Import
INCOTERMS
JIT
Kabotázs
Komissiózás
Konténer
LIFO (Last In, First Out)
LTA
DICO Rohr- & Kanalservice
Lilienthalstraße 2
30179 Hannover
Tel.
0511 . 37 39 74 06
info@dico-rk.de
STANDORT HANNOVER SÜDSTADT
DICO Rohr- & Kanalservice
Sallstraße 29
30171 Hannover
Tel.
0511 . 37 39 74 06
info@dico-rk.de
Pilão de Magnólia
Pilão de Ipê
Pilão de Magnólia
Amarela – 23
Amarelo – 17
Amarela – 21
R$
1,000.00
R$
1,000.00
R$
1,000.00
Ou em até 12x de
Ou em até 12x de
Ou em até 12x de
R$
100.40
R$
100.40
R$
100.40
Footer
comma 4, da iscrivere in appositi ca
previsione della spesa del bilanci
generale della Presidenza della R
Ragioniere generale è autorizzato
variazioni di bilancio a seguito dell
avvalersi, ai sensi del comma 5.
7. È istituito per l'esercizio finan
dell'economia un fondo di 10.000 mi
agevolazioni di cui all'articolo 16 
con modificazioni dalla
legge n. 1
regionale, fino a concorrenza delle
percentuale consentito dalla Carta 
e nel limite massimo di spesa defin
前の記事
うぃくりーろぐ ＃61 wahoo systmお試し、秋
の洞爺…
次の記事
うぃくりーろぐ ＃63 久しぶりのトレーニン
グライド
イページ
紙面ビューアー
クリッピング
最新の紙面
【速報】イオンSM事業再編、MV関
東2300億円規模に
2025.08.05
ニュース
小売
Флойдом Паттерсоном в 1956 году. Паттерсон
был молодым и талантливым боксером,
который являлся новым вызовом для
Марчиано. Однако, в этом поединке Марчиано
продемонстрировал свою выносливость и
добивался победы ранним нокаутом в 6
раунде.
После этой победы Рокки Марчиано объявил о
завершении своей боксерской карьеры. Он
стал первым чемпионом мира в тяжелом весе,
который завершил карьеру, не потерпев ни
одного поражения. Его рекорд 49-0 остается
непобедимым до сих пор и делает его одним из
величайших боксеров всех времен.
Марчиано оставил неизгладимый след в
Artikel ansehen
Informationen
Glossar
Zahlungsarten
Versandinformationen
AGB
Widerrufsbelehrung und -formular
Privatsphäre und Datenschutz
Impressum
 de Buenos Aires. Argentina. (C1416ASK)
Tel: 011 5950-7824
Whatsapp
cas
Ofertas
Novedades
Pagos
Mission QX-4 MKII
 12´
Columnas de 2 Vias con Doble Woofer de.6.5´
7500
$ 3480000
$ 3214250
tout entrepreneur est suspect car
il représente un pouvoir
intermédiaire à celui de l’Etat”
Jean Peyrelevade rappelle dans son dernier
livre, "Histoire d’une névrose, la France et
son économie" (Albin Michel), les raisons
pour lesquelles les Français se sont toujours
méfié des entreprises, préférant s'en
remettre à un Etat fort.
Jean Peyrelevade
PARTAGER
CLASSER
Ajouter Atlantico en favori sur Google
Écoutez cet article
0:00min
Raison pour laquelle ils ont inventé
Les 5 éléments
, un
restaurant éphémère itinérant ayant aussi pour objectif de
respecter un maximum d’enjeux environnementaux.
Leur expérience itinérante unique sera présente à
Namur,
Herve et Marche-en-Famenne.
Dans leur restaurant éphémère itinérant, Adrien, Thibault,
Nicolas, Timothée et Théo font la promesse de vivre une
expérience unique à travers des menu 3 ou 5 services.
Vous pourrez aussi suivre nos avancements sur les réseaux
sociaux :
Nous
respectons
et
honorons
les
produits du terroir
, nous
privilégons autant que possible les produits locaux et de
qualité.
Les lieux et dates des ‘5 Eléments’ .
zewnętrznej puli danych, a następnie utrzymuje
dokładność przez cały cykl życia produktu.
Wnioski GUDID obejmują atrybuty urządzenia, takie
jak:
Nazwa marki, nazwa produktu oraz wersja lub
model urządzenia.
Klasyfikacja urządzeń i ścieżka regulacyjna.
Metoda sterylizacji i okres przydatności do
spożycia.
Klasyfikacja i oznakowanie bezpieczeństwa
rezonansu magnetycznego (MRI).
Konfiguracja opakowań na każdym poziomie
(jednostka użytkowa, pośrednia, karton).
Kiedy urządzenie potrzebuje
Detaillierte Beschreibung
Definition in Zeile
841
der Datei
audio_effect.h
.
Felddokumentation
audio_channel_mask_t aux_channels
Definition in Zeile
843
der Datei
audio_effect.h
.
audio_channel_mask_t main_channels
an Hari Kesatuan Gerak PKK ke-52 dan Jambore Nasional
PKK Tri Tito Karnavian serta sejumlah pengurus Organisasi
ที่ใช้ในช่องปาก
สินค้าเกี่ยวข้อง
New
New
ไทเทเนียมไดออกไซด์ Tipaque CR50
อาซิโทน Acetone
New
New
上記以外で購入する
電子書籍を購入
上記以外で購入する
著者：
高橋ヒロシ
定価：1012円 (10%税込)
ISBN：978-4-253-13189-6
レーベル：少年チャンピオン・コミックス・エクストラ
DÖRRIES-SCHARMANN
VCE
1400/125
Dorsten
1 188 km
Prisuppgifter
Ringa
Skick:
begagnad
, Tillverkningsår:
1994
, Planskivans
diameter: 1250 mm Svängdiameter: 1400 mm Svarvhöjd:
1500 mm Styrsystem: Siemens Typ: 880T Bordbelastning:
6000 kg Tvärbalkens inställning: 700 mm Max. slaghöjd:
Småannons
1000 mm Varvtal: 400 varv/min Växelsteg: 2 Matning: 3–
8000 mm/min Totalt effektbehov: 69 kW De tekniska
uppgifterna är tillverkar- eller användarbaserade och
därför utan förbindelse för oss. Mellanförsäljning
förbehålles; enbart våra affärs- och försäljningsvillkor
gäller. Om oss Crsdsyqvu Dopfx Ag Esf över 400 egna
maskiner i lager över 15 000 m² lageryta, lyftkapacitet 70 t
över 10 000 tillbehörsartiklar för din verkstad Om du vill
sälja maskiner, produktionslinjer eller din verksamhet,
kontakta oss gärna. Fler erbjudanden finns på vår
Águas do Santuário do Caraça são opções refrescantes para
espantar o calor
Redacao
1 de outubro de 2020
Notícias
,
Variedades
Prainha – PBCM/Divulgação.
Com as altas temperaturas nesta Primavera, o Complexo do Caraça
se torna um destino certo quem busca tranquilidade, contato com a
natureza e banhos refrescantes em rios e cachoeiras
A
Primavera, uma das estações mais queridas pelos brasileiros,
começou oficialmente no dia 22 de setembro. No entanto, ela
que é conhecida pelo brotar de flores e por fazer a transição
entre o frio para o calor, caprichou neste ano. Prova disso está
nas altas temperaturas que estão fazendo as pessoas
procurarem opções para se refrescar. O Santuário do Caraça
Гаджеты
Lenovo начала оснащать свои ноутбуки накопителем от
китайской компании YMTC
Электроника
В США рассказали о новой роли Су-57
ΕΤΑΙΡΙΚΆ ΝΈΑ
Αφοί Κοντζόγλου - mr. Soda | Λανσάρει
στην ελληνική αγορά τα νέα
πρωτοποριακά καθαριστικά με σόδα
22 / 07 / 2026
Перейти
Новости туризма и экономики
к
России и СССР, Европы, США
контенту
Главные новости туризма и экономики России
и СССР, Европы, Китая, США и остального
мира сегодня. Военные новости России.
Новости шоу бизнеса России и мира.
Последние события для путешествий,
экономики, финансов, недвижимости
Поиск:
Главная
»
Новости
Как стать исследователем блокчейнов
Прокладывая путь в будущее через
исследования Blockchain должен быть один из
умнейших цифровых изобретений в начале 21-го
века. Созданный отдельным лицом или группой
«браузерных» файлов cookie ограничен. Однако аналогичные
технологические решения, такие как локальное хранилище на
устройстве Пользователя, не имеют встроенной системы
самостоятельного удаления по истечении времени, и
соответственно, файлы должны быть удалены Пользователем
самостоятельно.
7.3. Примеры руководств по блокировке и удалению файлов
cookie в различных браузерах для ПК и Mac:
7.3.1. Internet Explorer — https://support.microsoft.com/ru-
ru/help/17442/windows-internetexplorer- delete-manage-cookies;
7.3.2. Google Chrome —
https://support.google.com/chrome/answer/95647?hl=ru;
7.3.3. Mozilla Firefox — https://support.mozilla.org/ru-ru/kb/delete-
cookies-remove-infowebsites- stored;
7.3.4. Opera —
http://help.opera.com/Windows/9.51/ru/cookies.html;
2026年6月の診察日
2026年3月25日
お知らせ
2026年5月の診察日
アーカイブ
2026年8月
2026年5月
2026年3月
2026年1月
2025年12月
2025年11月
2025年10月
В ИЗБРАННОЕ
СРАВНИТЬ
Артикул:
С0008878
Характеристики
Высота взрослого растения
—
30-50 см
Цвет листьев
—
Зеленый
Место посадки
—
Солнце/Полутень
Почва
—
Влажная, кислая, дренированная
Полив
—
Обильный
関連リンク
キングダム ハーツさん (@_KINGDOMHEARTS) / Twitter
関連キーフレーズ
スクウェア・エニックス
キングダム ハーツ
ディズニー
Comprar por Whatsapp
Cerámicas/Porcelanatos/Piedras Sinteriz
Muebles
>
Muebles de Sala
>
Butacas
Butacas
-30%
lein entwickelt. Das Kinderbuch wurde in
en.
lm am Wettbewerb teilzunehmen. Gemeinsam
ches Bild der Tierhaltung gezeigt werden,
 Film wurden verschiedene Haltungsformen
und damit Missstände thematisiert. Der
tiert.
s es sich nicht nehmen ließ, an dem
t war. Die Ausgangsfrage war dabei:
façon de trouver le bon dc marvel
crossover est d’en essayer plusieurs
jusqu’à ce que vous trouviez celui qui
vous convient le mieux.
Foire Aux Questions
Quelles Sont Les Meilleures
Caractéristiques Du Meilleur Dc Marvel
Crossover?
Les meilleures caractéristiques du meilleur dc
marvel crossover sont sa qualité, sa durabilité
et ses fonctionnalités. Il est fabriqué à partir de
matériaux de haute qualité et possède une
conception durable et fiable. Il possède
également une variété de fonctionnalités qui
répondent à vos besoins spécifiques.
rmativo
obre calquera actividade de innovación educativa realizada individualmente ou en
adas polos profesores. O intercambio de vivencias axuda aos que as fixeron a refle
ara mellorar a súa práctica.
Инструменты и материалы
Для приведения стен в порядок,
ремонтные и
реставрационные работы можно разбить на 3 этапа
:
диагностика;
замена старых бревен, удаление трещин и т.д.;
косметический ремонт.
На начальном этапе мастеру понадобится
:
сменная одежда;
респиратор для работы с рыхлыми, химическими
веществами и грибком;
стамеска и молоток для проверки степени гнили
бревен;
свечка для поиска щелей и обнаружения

---*---

Task directions.
Tally the lines of the entries that include the word "para" and give only the total.

Solution below.
3